The synthetic experiment provides causal rather than merely correlational evidence. When only prevalence is varied while all other aspects of the data distribution are held constant, raw ECE rises linearly and predictably with the size of the prevalence gap, matching the theoretical derivation closely. The Bayesian correction reduces ECE back to near zero throughout the entire prevalence range tested, confirming that it fully recovers calibration when the conditional stability assumption holds.

Prevalence Attribution

An empirical attribution analysis estimates what fraction of each hospital's calibration error is attributable to prevalence shift specifically. For the three well-calibrated models, prevalence shift explains approximately 55 to 65% of the total calibration error observed. The remaining 35 to 45% is attributable to other forms of dataset shift, feature distribution differences, measurement heterogeneity, and concept drift, that require labeled data or more sophisticated domain adaptation methods to address.

Contribution and Significance

The paper makes five contributions. First, it provides the first large-scale, multi-hospital empirical quantification of the relationship between outcome prevalence and calibration error in ICU mortality prediction, across 185 hospitals and four model families. Second, it formally proves and empirically confirms that AUROC cannot detect prevalence shift, establishing that calibration metrics are a necessary complement to discrimination metrics for deployment assessment. Third, it derives and validates a zero-label Bayesian correction that matches the performance of supervised recalibration methods, making practical calibration maintenance accessible to resource-constrained settings.

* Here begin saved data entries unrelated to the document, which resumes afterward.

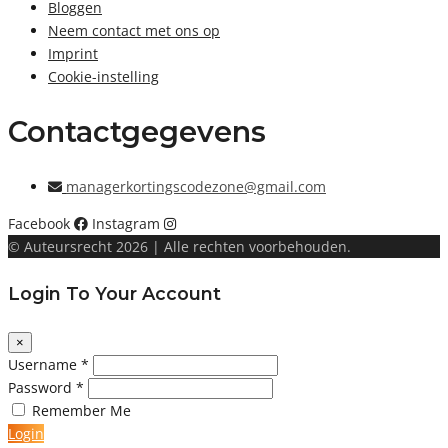
Bloggen
Neem contact met ons op
Imprint
Cookie-instelling
Contactgegevens
managerkortingscodezone@gmail.com
Facebook
Instagram
© Auteursrecht 2026 | Alle rechten voorbehouden.
Login To Your Account
×
Username *
Password *
Remember Me
Login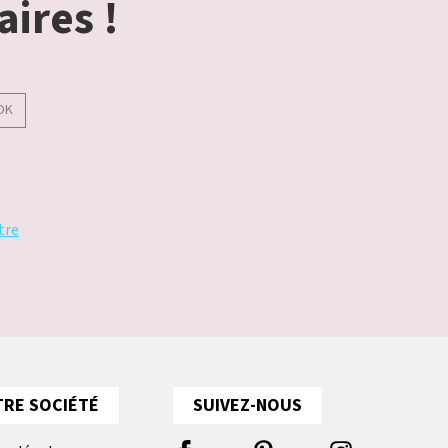
aires !
OK
tre
RE SOCIÉTÉ
SUIVEZ-NOUS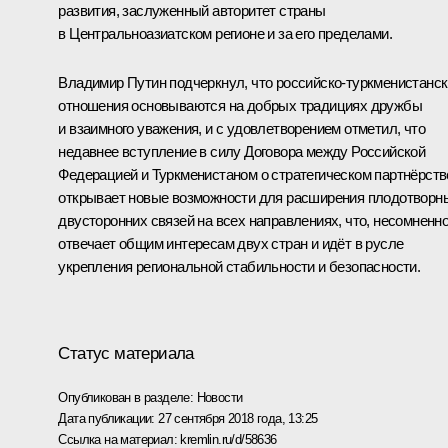
развития, заслуженный авторитет страны
в Центральноазиатском регионе и за его пределами.
Владимир Путин подчеркнул, что российско-туркменистанс
отношения основываются на добрых традициях дружбы
и взаимного уважения, и с удовлетворением отметил, что
недавнее вступление в силу Договора между Российской
Федерацией и Туркменистаном о стратегическом партнёрств
открывает новые возможности для расширения плодотворн
двусторонних связей на всех направлениях, что, несомненно
отвечает общим интересам двух стран и идёт в русле
укрепления региональной стабильности и безопасности.
Статус материала
Опубликован в разделе:
Новости
Дата публикации:
27 сентября 2018 года, 13:25
Ссылка на материал:
kremlin.ru/d/58636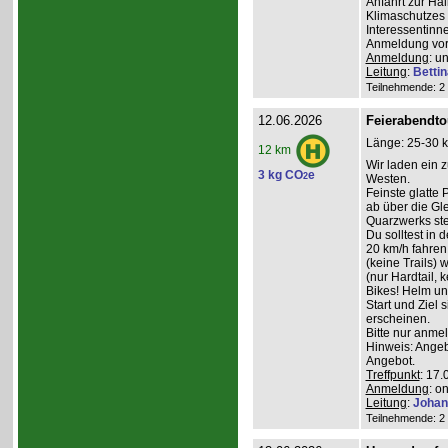
Anfahrt zur Ha
Klimaschutzes 
Interessentinn
Anmeldung vor
Anmeldung
: u
Leitung
:
Betti
Teilnehmende: 2 /
12.06.2026
Feierabendto
Länge: 25-30 k
12 km
Wir laden ein 
3 kg CO
e
2
Westen.
Feinste glatte
ab über die G
Quarzwerks st
Du solltest in 
20 km/h fahre
(keine Trails) 
(nur Hardtail, 
Bikes! Helm un
Start und Ziel 
erscheinen.
Bitte nur anme
Hinweis: Angeb
Angebot.
Treffpunkt
: 17.
Anmeldung
: o
Leitung
:
Johan
Teilnehmende: 2 /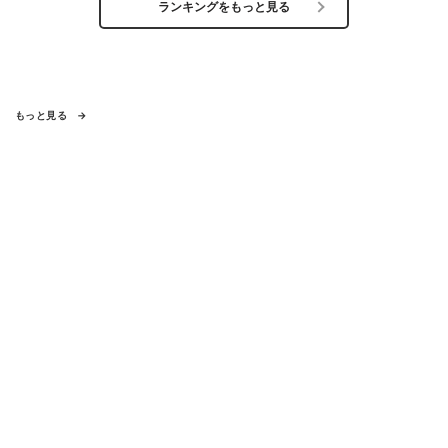
ランキングをもっと見る
もっと見る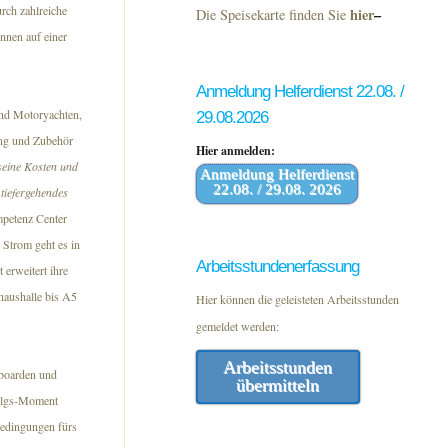
rch zahlreiche
hier
–
Die Speisekarte finden Sie
nnen auf einer
Anmeldung Helferdienst 22.08. /
und Motoryachten,
29.08.2026
ung und Zubehör
Hier anmelden:
seine Kosten und
Anmeldung Helferdienst
22.08. / 29.08. 2026
tiefergehendes
petenz Center
 Strom geht es in
Arbeitsstundenerfassung
 erweitert ihre
haushalle bis A5
Hier können die geleisteten Arbeitsstunden
gemeldet werden:
Arbeitsstunden
eboarden und
übermitteln
folgs-Moment
Bedingungen fürs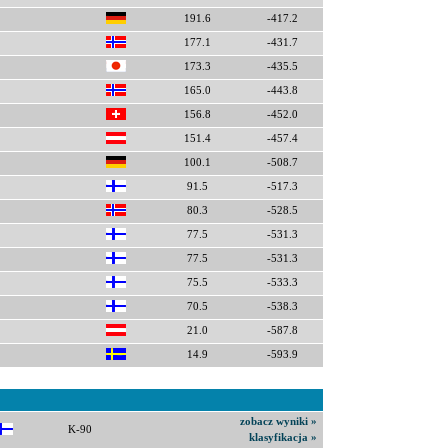
191.6
-417.2
177.1
-431.7
173.3
-435.5
165.0
-443.8
156.8
-452.0
151.4
-457.4
100.1
-508.7
91.5
-517.3
80.3
-528.5
77.5
-531.3
77.5
-531.3
75.5
-533.3
70.5
-538.3
21.0
-587.8
14.9
-593.9
zobacz wyniki »
K-90
klasyfikacja »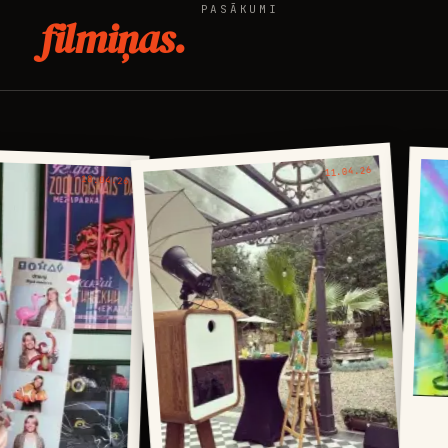
PASĀKUMI
filmiņas.
11.04.26
18.04.26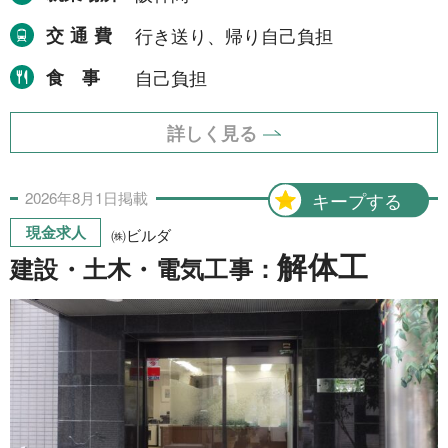
交通費
行き送り、帰り自己負担
東海地方
6件
愛知県
食事
自己負担
1件
三重県
5件
詳しく見る
四国地方
1件
愛媛県
2026年
8月
1日
掲載
キープする
1件
現金求人
㈱ビルダ
中国地方
2件
解体工
建設・土木・電気工事：
岡山県
2件
より詳細な探し方へ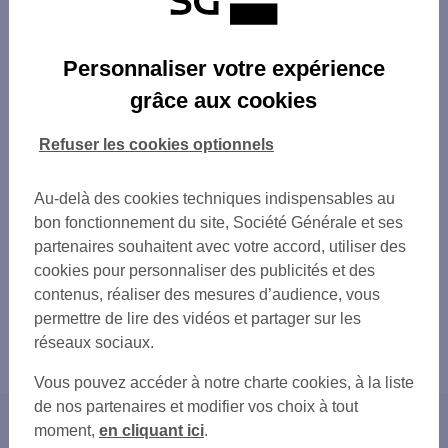
Personnaliser votre expérience
grâce aux cookies
Refuser les cookies optionnels
Au-delà des cookies techniques indispensables au
bon fonctionnement du site, Société Générale et ses
partenaires souhaitent avec votre accord, utiliser des
cookies pour personnaliser des publicités et des
contenus, réaliser des mesures d’audience, vous
permettre de lire des vidéos et partager sur les
réseaux sociaux.
Vous pouvez accéder à notre charte cookies, à la liste
de nos partenaires et modifier vos choix à tout
moment,
en cliquant ici
.
Accueil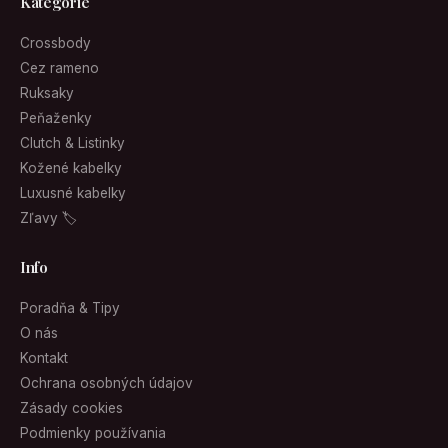
Kategórie
Crossbody
Cez rameno
Ruksaky
Peňaženky
Clutch & Listinky
Kožené kabelky
Luxusné kabelky
Zľavy 🏷
Info
Poradňa & Tipy
O nás
Kontakt
Ochrana osobných údajov
Zásady cookies
Podmienky používania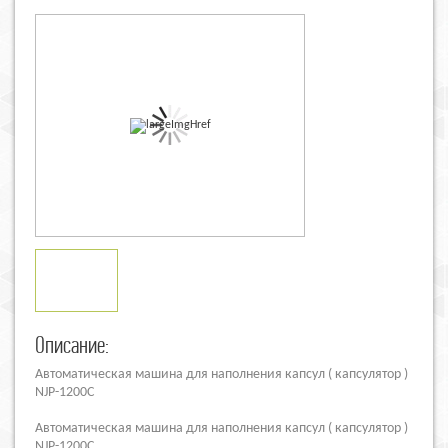
Описание:
Автоматическая машина для наполнения капсул ( капсулятор )
NJP-1200C
Автоматическая машина для наполнения капсул ( капсулятор )
NJP-1200С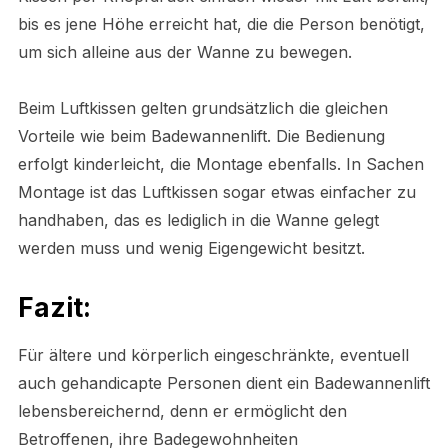
bis es jene Höhe erreicht hat, die die Person benötigt,
um sich alleine aus der Wanne zu bewegen.
Beim Luftkissen gelten grundsätzlich die gleichen
Vorteile wie beim Badewannenlift. Die Bedienung
erfolgt kinderleicht, die Montage ebenfalls. In Sachen
Montage ist das Luftkissen sogar etwas einfacher zu
handhaben, das es lediglich in die Wanne gelegt
werden muss und wenig Eigengewicht besitzt.
Fazit:
Für ältere und körperlich eingeschränkte, eventuell
auch gehandicapte Personen dient ein Badewannenlift
lebensbereichernd, denn er ermöglicht den
Betroffenen, ihre Badegewohnheiten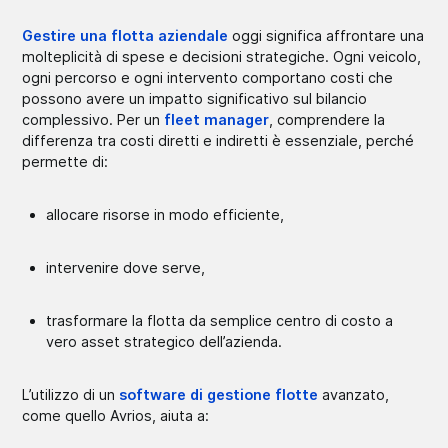
Gestire una flotta aziendale
oggi significa affrontare una
molteplicità di spese e decisioni strategiche. Ogni veicolo,
ogni percorso e ogni intervento comportano costi che
possono avere un impatto significativo sul bilancio
complessivo. Per un
fleet manager
, comprendere la
differenza tra costi diretti e indiretti è essenziale, perché
permette di:
allocare risorse in modo efficiente,
intervenire dove serve,
trasformare la flotta da semplice centro di costo a
vero asset strategico dell’azienda.
L’utilizzo di un
software di gestione flotte
avanzato,
come quello Avrios, aiuta a: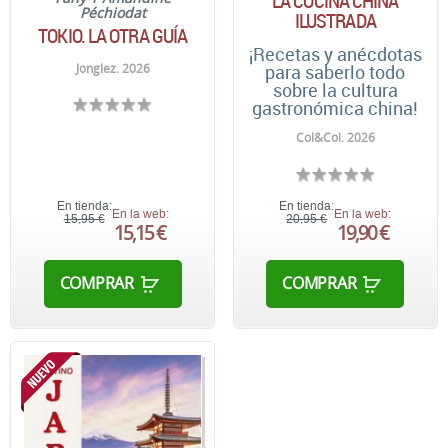
LA COCINA CHINA
Péchiodat
ILUSTRADA
TOKIO. LA OTRA GUÍA
¡Recetas y anécdotas
Jonglez. 2026
para saberlo todo
sobre la cultura
gastronómica china!
Col&Col. 2026
En tienda:
En tienda:
En la web:
En la web:
15,95 €
20,95 €
15,15 €
19,90 €
COMPRAR
COMPRAR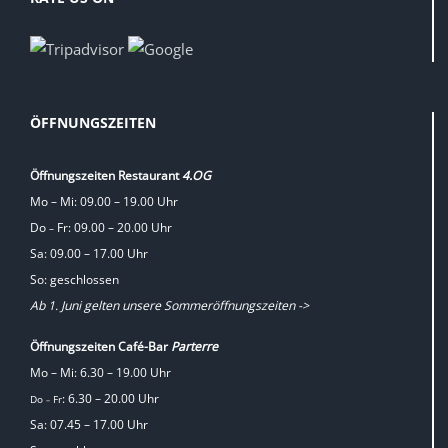
ÖFFNUNGSZEITEN
Öffnungszeiten Restaurant
4.OG
Mo – Mi: 09.00 – 19.00 Uhr
Do
Fr: 09.00 – 20.00 Uhr
–
Sa: 09.00 – 17.00 Uhr
So: geschlossen
Ab 1. Juni gelten unsere Sommeröffnungszeiten ->
Öffnungszeiten Café-Bar
Parterre
Mo – Mi: 6.30 – 19.00 Uhr
: 6.30 – 20.00 Uhr
Do
Fr
–
Sa: 07.45 – 17.00 Uhr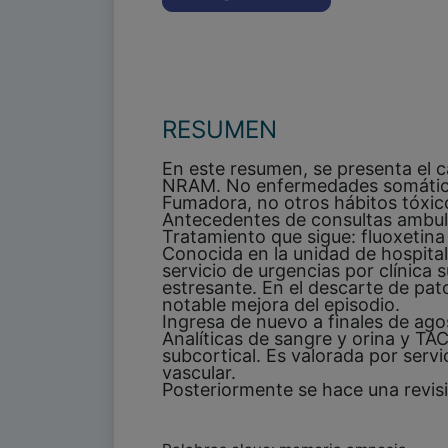
RESUMEN
En este resumen, se presenta el ca
NRAM. No enfermedades somáticas
Fumadora, no otros hábitos tóxic
Antecedentes de consultas ambula
Tratamiento que sigue: fluoxetin
Conocida en la unidad de hospital
servicio de urgencias por clínica 
estresante. En el descarte de pat
notable mejora del episodio.
Ingresa de nuevo a finales de ag
Analíticas de sangre y orina y TAC
subcortical. Es valorada por ser
vascular.
Posteriormente se hace una revisi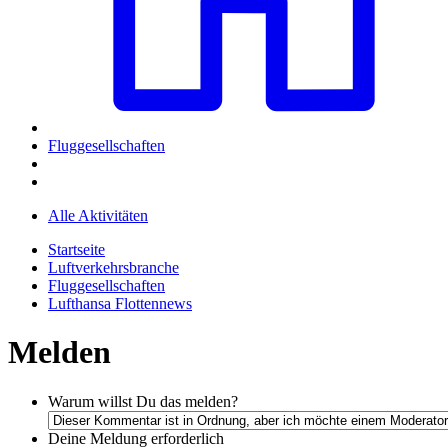
Fluggesellschaften
Alle Aktivitäten
Startseite
Luftverkehrsbranche
Fluggesellschaften
Lufthansa Flottennews
Melden
Warum willst Du das melden?
Deine Meldung
erforderlich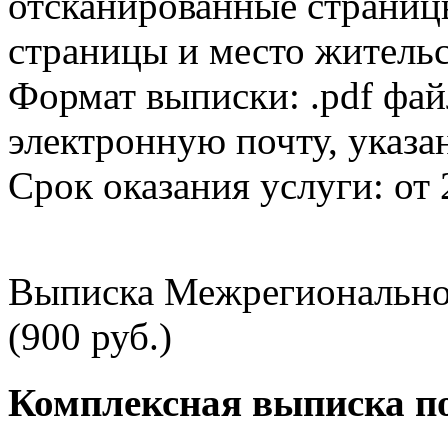
отсканированные страницы
страницы и место жительс
Формат выписки: .pdf фай
электронную почту, указа
Срок оказания услуги: от 
Выписка Межрегионально
(900 руб.)
Комплексная выписка п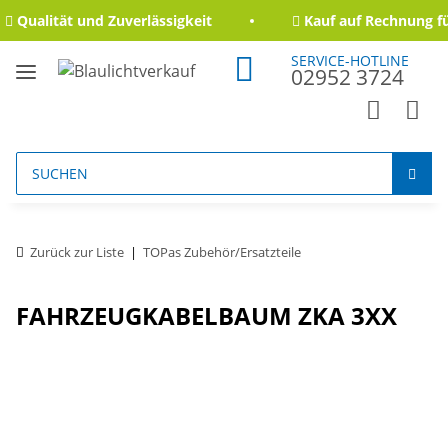
Qualität und Zuverlässigkeit
Kauf auf Rechnung fü
SERVICE-HOTLINE
02952 3724
Zurück zur Liste
TOPas Zubehör/Ersatzteile
FAHRZEUGKABELBAUM ZKA 3XX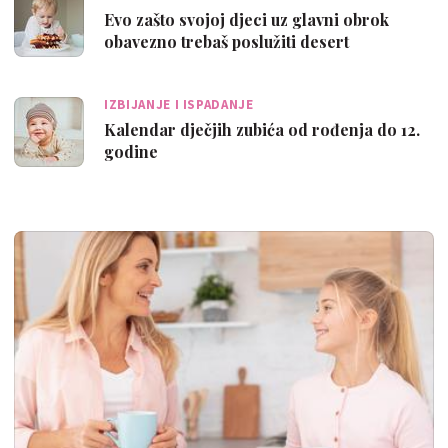
Evo zašto svojoj djeci uz glavni obrok
obavezno trebaš poslužiti desert
IZBIJANJE I ISPADANJE
Kalendar dječjih zubića od rođenja do 12.
godine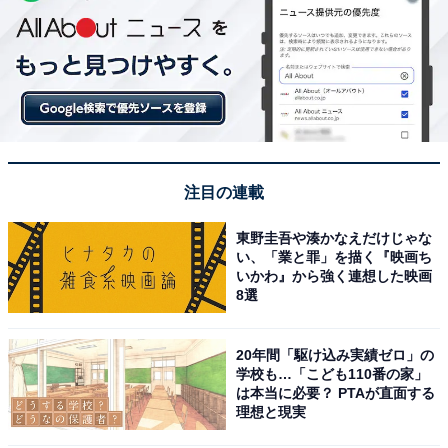
注目の連載
東野圭吾や湊かなえだけじゃな
い、「業と罪」を描く『映画ち
いかわ』から強く連想した映画
8選
20年間「駆け込み実績ゼロ」の
学校も…「こども110番の家」
は本当に必要？ PTAが直面する
理想と現実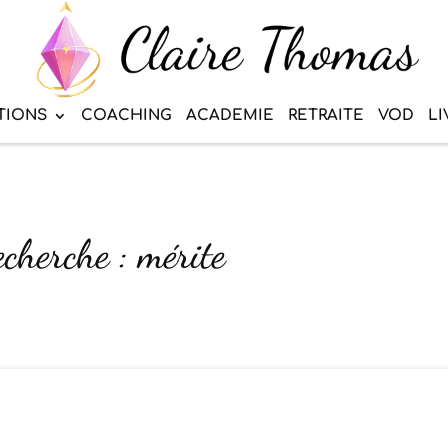
TIONS
COACHING
ACADEMIE
RETRAITE
VOD
LI
echerche : mérite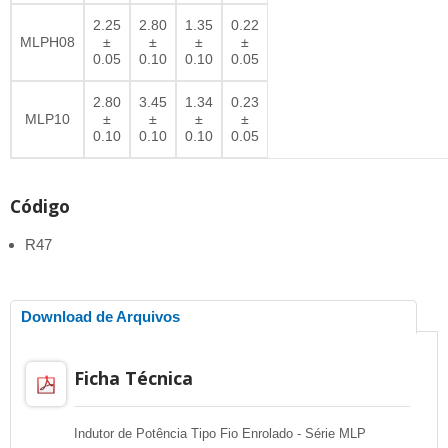
2.25
2.80
1.35
0.22
MLPH08
±
±
±
±
0.05
0.10
0.10
0.05
2.80
3.45
1.34
0.23
MLP10
±
±
±
±
0.10
0.10
0.10
0.05
Código
R47
Download de Arquivos
Ficha Técnica
Indutor de Potência Tipo Fio Enrolado - Série MLP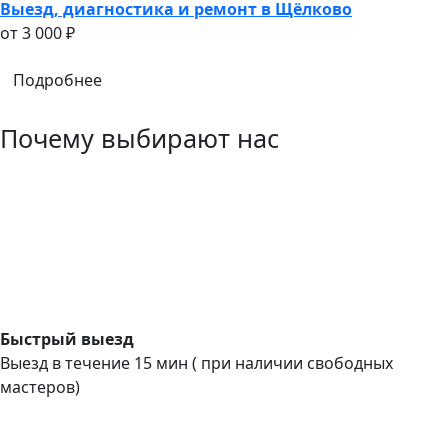
Выезд, диагностика и ремонт в Щёлково
oт 3 000 ₽
Подробнее
Почему выбирают нас
Быстрый выезд
Выезд в течение 15 мин ( при наличии свободных
мастеров)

Fourth, it establishes causality through controlled synthetic experiments. Fifth, it provides a practical attribution framework quantifying how much of observed miscalibration is attributable to prevalence shift versus other sources.

The practical implication is direct: any hospital can apply this correction using only its own observed mortality rate, with no machine learning expertise, no labeled patient data, and no model retraining. For new ICUs, low-volume centers, and institutions in low- and middle-income countries, this provides a principled and immediately deployable pathway to calibration maintenance.

In the context of the broader research programme, this paper identifies the primary causal mechanism behind the calibration collapse documented in Paper 4, and provides a mathematically grounded, operationally simple remedy. Where Paper 4 said calibration collapses and can be fixed, this paper says why it collapses and how to fix it with nothing more than a single hospital statistic.

Limitations

The eICU database predominantly comprises US academic medical centers; generalisation to community hospitals, international systems, and non-ICU tasks requires further validation. The conditional stability assumption underlying the correction, that feature-outcome relationships are consistent across institutions within each outcome class, may not hold perfectly, explaining the 35 to 45% residual error after correction. Random Forest remains problematic even after correction due to overconfidence unrelated to prevalence, and is not recommended for deployment contexts where prevalence shift is anticipated. Temperature was excluded due to 89% missingness in eICU. Future work should augment the Bayesian correction with domain adaptation techniques to simultaneously address feature drift, validate on additional international databases, and develop automated prevalence monitoring systems for continuous deployment environments.